At that time, almost nothing was known about the cell nucleus, although three years before Miescher’s discovery, in 1866, the famous German biologist Ernst Haeckel suggested that the nucleus was responsible for the transmission of hereditary characteristics.

Wanting to study nuclein in more detail, Miescher developed a procedure for its isolation and purification. Having treated the sediment with enzymes that digest protein, he was convinced that it was not a protein compound - the enzymes were unable to decompose nuclein. It did not dissolve in ether and other organic solvents, that is, it was not a fatty substance. Chemical analysis was then extremely labor-intensive, slow and not very accurate, but Miescher carried it out and became convinced that nuclein consisted of carbon, oxygen, hydrogen, nitrogen and large quantities of phosphorus. At that time, organic molecules with phosphorus in their composition were practically unknown. All this convinced Miescher that he had discovered some new class of intracellular compounds.

Having written an article about the new discovery, he sent it to his teacher, one of the founders of biochemistry, Felix Hoppe-Seyler, who published the journal Medico-Chemical Research. He decided to check such an unusual message in his laboratory. The verification took a whole year, and Miescher was already afraid that someone would independently discover the same nuclein and publish the results first. But in the next issue of the magazine for 1871, Miescher’s article was accompanied by two articles by Hoppe-Seyler himself and his collaborator, confirming the properties of nuclein.

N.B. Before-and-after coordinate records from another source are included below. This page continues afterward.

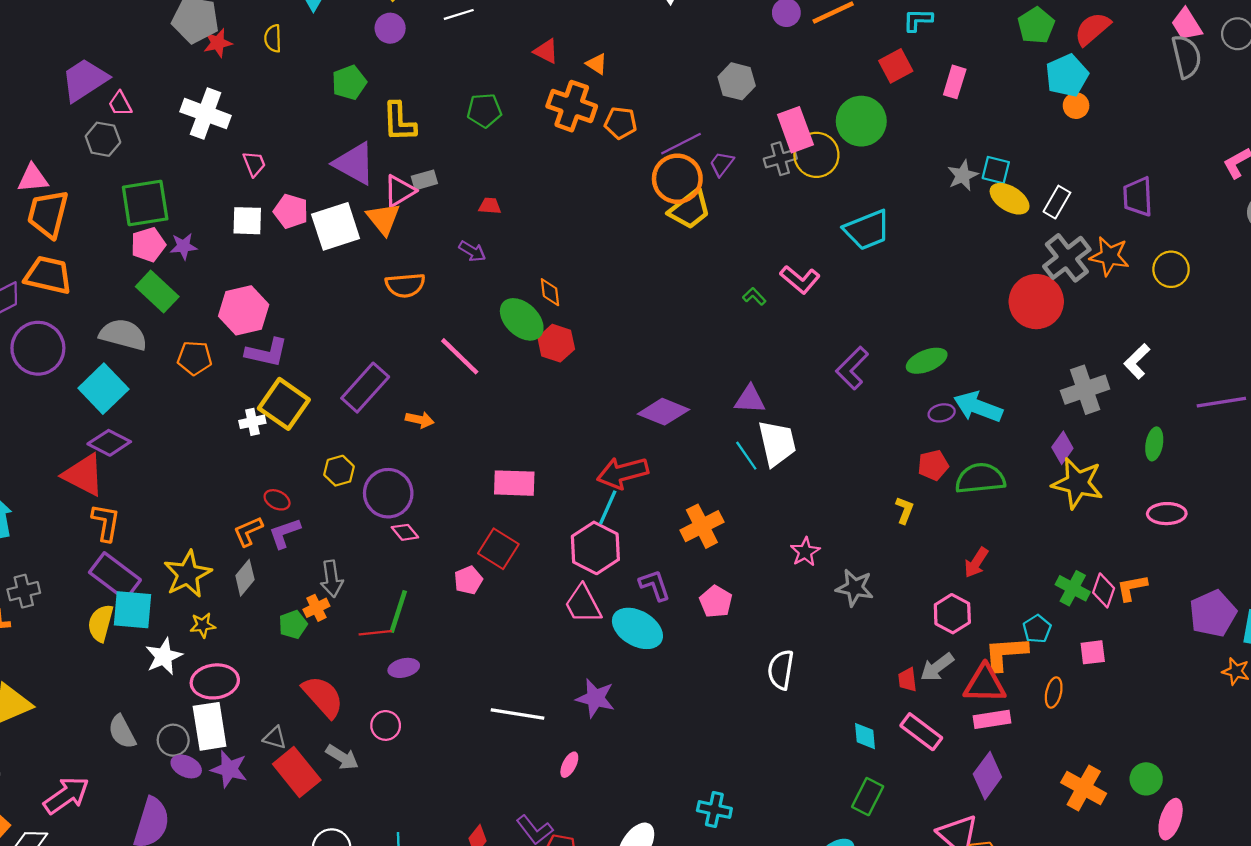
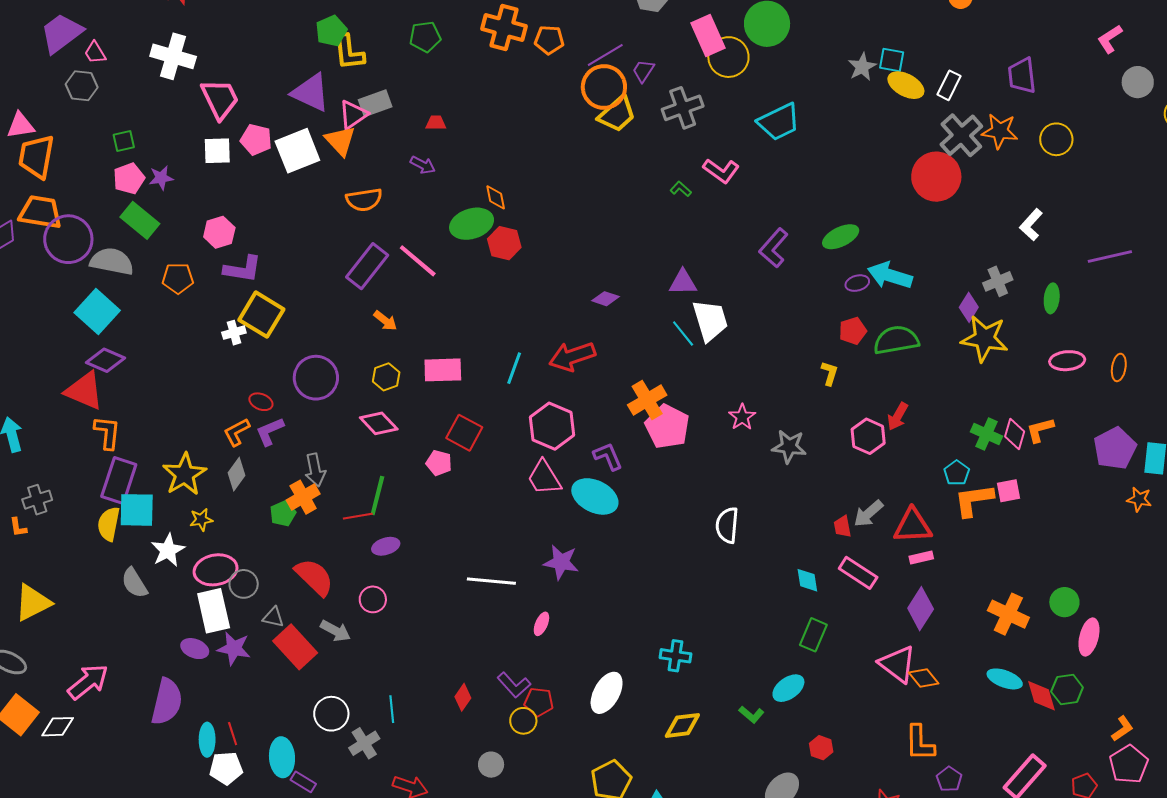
green pentagon: (349, 83) -> (331, 31), moved
gray cross: (780, 159) -> (683, 108), moved, size x1.4
pink trapezoid: (254, 164) -> (220, 99), size x1.8
gray rectangle: (424, 180) -> (375, 103), size x1.4
green square: (145, 203) -> (124, 141), size x0.5
pink hexagon: (244, 310) -> (219, 232), size x0.7
green ellipse: (522, 319) -> (472, 224), turned -57
purple circle: (38, 348) -> (68, 239), moved
purple rectangle: (365, 388) -> (367, 266), moved
gray cross: (1085, 390) -> (998, 281), moved, size x0.7
purple diamond: (663, 412) -> (605, 299), size x0.6
orange arrow: (420, 420) -> (385, 321), turned 30
yellow hexagon: (339, 471) -> (386, 377), moved
pink rectangle: (514, 483) -> (443, 370), moved
purple circle: (388, 493) -> (316, 378), moved
cyan line: (608, 507) -> (514, 368), moved
pink diamond: (405, 532) -> (379, 423), size x1.5
purple rectangle: (115, 576) -> (119, 481), turned 75
pink pentagon: (468, 580) -> (439, 463), turned -30
pink pentagon: (716, 602) -> (667, 427), moved, size x1.5
orange cross: (316, 608) -> (303, 497), size x1.4
pink hexagon: (952, 614) -> (868, 436), moved
orange L-shape: (1006, 653) -> (974, 500), moved
orange ellipse: (1054, 692) -> (1119, 367), moved
pink rectangle: (992, 719) -> (921, 558), size x0.7
gray semicircle: (122, 732) -> (134, 583), moved
gray circle: (173, 740) -> (244, 584), moved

Returning to Switzerland, Miescher took up the post of head of the department of physiology at the University of Basel and continued his research on nuclein. Here he found another rich and more pleasant source of a new compound - the milt of salmon fish (they are still used for mass production of DNA). The Rhine, which flows through Basel, was then full of salmon, and Miescher himself caught hundreds of them for his research.

In an article on the discovery of nuclein in milk, published in 1874, Miescher wrote that this substance is clearly associated with the process of fertilization. But he rejected the idea that hereditary information could be encoded in nuclein: the compound seemed to him too simple and uniform to store the entire variety of hereditary characteristics. The analysis methods of that time did not allow us to find significant differences between human and salmon nuclein.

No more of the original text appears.